» About this exercise: Go over the records and copy every line with the string "геотекстиль".

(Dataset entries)
========
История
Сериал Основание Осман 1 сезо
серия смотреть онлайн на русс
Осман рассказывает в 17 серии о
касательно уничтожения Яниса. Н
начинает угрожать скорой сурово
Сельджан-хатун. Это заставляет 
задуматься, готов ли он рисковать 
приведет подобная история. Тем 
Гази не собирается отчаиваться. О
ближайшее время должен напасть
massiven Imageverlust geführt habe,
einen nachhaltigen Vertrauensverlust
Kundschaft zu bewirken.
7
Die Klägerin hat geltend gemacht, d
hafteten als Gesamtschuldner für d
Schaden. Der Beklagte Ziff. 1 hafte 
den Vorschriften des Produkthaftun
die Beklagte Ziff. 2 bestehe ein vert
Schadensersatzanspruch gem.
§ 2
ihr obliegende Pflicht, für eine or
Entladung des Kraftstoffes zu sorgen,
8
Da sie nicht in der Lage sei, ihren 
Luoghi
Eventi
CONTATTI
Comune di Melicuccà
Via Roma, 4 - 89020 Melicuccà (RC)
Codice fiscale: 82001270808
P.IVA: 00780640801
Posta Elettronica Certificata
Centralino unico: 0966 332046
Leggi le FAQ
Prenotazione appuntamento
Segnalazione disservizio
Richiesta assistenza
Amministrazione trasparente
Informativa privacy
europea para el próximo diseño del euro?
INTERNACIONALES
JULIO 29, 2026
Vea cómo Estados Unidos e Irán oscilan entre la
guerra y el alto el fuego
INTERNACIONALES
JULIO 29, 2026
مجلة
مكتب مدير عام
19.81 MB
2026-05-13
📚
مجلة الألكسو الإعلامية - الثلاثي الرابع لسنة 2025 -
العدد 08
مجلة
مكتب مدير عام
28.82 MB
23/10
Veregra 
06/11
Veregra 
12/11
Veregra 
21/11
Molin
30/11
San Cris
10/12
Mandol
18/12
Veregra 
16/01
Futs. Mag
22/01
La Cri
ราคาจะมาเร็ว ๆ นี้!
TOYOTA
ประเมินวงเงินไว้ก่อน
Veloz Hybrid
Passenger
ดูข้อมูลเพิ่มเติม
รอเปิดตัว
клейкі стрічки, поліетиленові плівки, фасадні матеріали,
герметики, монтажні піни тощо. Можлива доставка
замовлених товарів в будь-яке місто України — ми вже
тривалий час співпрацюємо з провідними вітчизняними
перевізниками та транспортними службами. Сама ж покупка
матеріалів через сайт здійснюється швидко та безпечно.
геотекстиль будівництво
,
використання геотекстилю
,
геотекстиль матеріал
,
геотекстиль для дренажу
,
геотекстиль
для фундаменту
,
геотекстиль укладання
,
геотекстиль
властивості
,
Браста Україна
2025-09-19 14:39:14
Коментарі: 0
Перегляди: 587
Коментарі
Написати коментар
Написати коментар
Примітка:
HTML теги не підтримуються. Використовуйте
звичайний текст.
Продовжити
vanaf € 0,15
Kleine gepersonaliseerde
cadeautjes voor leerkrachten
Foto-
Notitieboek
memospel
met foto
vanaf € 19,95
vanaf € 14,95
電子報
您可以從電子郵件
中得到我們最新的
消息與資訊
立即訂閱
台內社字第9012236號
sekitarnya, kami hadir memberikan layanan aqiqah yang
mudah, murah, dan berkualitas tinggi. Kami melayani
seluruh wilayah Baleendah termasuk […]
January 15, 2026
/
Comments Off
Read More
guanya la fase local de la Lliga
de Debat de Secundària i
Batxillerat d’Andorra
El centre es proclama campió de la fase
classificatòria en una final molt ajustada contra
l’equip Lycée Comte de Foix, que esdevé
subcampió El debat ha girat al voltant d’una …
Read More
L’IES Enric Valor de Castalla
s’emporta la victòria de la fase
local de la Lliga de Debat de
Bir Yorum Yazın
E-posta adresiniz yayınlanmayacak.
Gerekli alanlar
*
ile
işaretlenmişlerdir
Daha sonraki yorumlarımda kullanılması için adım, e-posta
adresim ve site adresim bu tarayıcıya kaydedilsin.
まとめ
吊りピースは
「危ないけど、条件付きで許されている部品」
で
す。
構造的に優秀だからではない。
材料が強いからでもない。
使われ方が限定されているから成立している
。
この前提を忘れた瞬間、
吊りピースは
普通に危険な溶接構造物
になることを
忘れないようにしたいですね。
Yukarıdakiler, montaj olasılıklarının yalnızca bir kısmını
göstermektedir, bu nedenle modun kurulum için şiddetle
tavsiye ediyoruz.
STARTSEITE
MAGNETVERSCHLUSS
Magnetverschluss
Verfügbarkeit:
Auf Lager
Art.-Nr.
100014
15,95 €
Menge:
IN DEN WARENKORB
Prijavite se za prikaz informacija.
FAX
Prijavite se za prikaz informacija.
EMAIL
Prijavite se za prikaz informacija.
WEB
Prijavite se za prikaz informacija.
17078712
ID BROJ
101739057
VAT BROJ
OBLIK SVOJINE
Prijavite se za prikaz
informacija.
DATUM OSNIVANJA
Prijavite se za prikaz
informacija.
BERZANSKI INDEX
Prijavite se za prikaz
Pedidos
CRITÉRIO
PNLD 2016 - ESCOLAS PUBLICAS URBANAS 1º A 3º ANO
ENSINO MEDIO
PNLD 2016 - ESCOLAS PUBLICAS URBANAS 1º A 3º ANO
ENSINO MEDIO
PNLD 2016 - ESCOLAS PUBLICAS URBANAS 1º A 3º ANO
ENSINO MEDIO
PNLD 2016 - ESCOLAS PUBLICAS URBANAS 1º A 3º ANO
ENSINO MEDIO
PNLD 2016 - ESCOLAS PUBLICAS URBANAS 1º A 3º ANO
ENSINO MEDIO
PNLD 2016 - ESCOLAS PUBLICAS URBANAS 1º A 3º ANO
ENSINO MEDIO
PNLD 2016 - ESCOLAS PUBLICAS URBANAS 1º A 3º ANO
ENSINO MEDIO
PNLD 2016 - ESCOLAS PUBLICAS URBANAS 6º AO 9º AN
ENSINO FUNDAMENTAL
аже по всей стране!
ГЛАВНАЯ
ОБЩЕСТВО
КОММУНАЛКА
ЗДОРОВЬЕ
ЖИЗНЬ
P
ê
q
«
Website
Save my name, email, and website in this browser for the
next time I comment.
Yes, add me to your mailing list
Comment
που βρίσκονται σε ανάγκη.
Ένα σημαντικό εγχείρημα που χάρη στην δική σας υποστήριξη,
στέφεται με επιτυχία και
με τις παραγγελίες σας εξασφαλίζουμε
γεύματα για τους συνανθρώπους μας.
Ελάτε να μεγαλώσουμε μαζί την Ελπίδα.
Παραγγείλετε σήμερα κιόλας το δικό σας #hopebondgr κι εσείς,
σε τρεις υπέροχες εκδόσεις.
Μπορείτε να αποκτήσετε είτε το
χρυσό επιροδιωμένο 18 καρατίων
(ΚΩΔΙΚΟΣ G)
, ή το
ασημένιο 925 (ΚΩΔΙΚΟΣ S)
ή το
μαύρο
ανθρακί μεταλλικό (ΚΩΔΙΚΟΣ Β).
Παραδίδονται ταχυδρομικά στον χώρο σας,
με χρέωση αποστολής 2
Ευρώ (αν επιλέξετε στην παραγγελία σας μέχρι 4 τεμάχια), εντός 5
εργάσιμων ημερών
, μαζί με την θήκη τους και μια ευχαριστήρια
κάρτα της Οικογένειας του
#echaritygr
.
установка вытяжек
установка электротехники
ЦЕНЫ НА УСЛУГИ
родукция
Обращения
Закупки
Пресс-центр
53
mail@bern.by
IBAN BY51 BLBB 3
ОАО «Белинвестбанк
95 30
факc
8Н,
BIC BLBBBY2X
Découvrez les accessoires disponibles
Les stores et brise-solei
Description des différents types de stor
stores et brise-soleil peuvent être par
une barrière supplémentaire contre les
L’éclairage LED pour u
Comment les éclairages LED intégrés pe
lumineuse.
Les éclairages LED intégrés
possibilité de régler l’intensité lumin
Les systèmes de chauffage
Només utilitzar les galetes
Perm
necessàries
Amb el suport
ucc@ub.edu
========
» Output for this exercise:
геотекстиль будівництво
геотекстиль матеріал
геотекстиль для дренажу
геотекстиль
геотекстиль укладання
геотекстиль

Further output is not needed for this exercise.